The required output is a word-for-word restatement of the material below, from the line with "naturellement dans de nombreux aliments." through its last line, inclusive.

::::::::

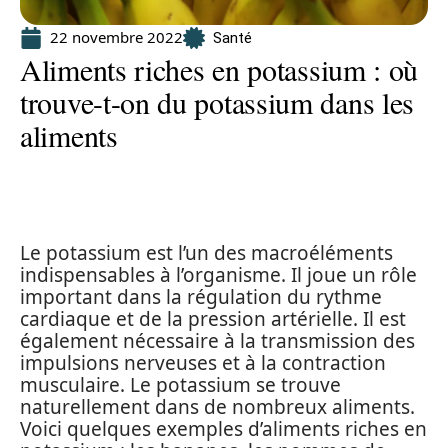
22 novembre 2022
Santé
Aliments riches en potassium : où
trouve-t-on du potassium dans les
aliments
Le potassium est l’un des macroéléments
indispensables à l’organisme. Il joue un rôle
important dans la régulation du rythme
cardiaque et de la pression artérielle. Il est
également nécessaire à la transmission des
impulsions nerveuses et à la contraction
musculaire. Le potassium se trouve
naturellement dans de nombreux aliments.
Voici quelques exemples d’aliments riches en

::::::::

=== ANSWER AREA ===
naturellement dans de nombreux aliments.
Voici quelques exemples d’aliments riches en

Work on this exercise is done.